The average person will crawl up and die of self-pity or shrivel up with bitterness not Tubman. Harriet Tubman learnt that her slave master wife was going to sell some of the slaves into the Deep South to clear of her late husband’s debt. She was proactive about her fate and decided to leave behind her free husband that was not willing to follow. Even her brothers who started out the journey with her decided to turn back but this did not deter Tubman. She went on alone. One of her most memorable quotes was “I had reasoned this out in my mind, there was one of two things I had a right to, liberty or death; if I could not have one, I would have the other.”
After freeing herself from slavery, Harriet Tubman returned to Maryland to rescue other members of her family. She was not content to just enjoy her freedom, she returned to Maryland to help members of her family and many others up to 300 people escape. The journeys were highly dangerous.
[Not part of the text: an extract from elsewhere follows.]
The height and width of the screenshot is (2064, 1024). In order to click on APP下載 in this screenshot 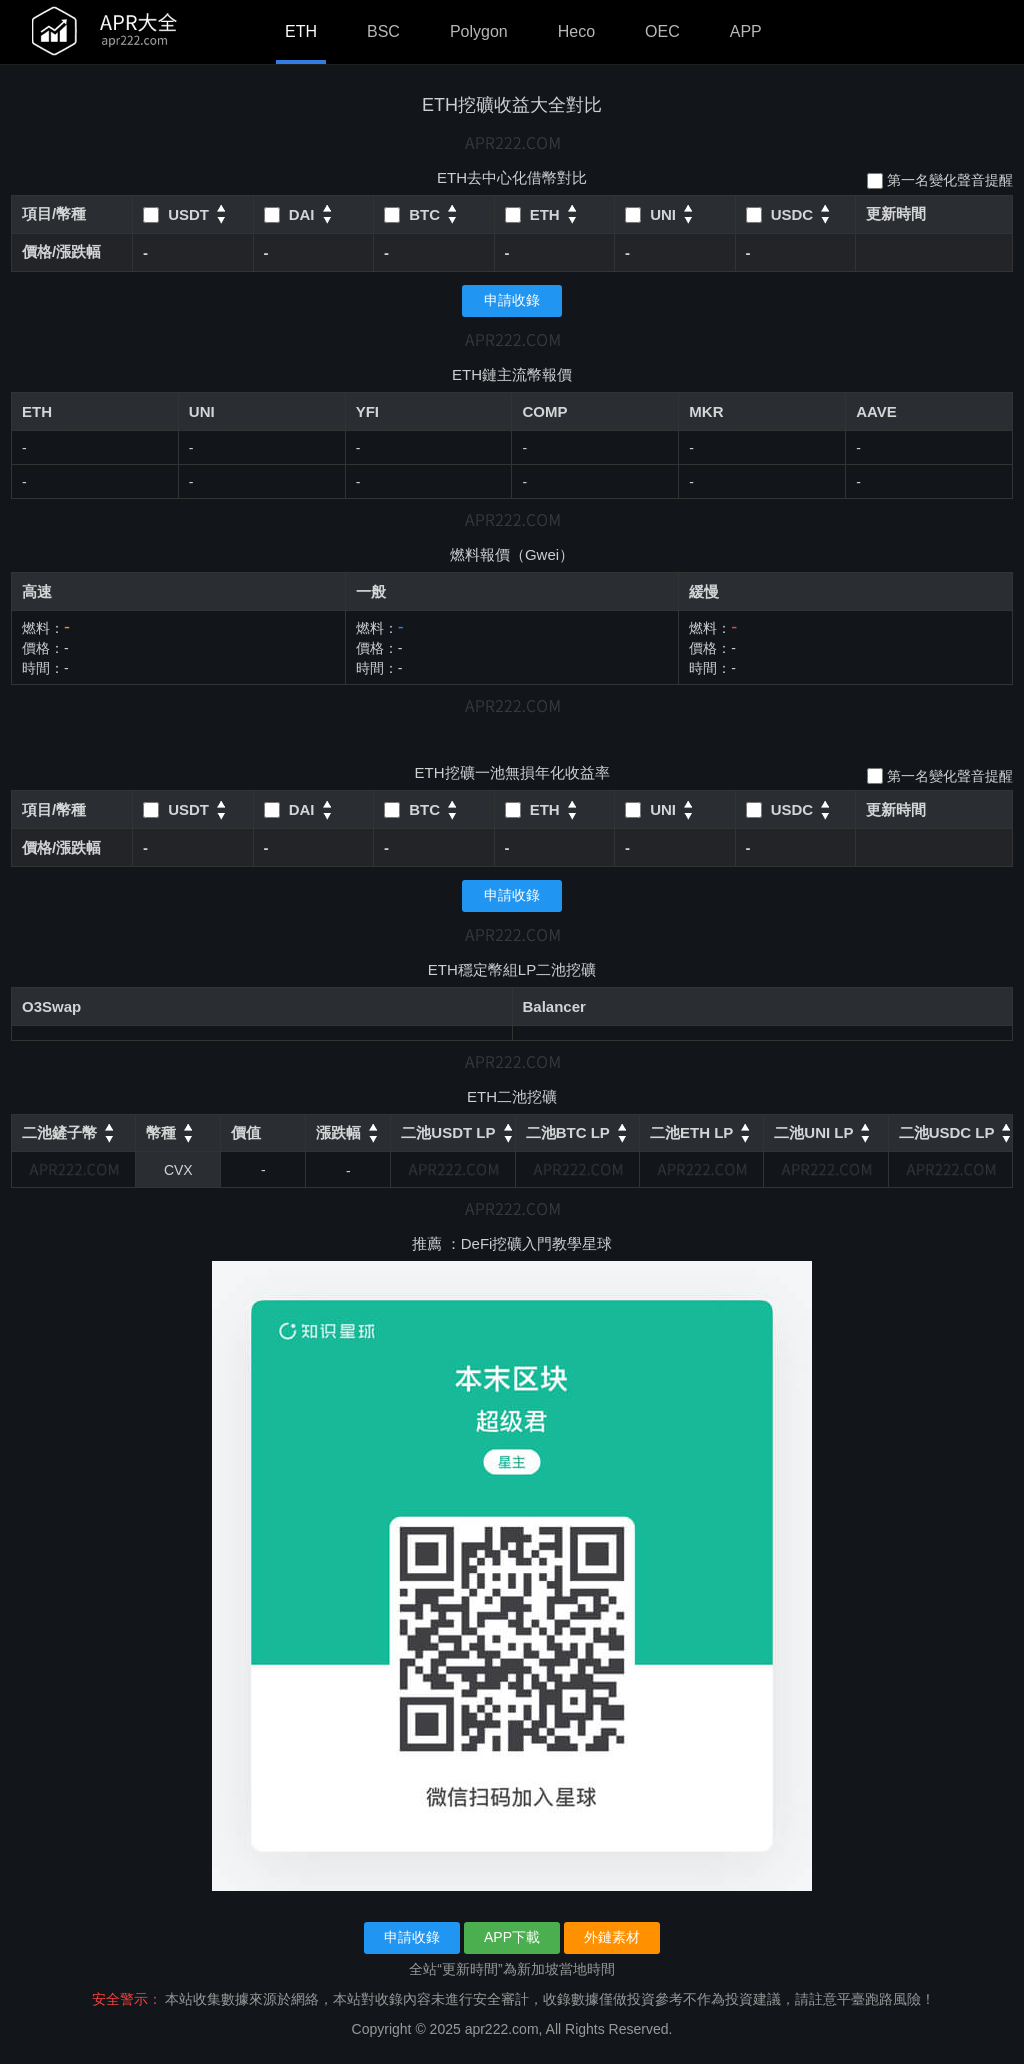 , I will do `click(512, 1937)`.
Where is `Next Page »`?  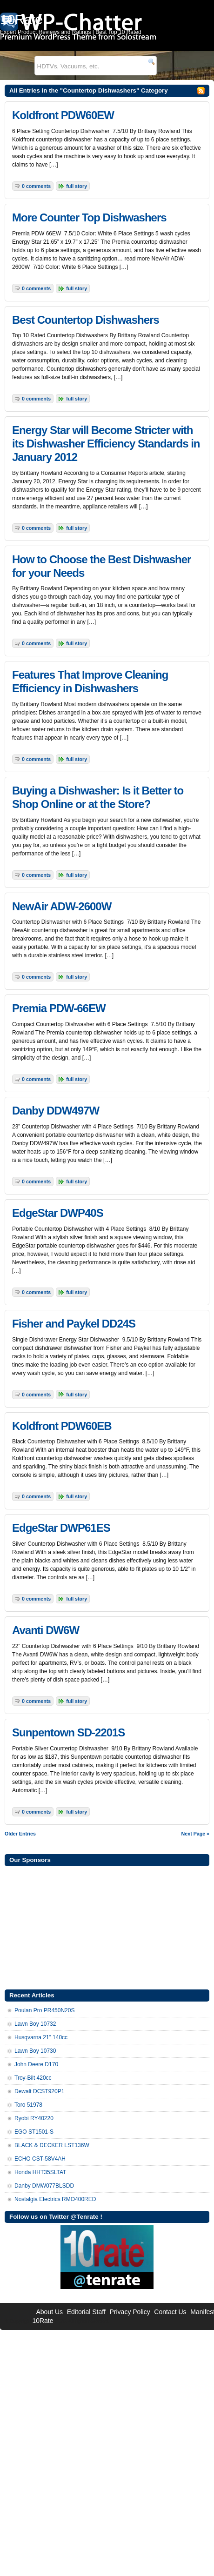 Next Page » is located at coordinates (195, 1833).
At one time she even overheard two men reading out her $40000 reward warrant, she grabbed a book and feigned that she was reading. She was confident that God would help her.
This woman was really tough; she carried a gun, which she used to threaten escapees that were having second thoughts. She would say, “ You’ll be free or die” After the outbreak of civil war she served as a soldier, spy and nurse. After the civil war she married Nelson Davis ten years her junior and got a house in Auburn New York. Her house was open to those in need, orphans, the aged, the sick and disabled.
This story helps people remember the evils of the past and not to repeat it. It impacted me because Harriet went though many adversities in life through no fault of her own, yet she decided to look beyond herself and help others. She could have yielded to the circumstances, but she chose to fight for her personal freedom not even allowing her illness to stop her. She did not stop there she risked her life time and time again to help others. She instilled courage into the faint hearted even if she had to use threats! It took a lot of character and courage to go through such adversity. We can learn from Harriet Tubman that sometimes you cannot choose what happens to you but you can definitely choose how you respond to it.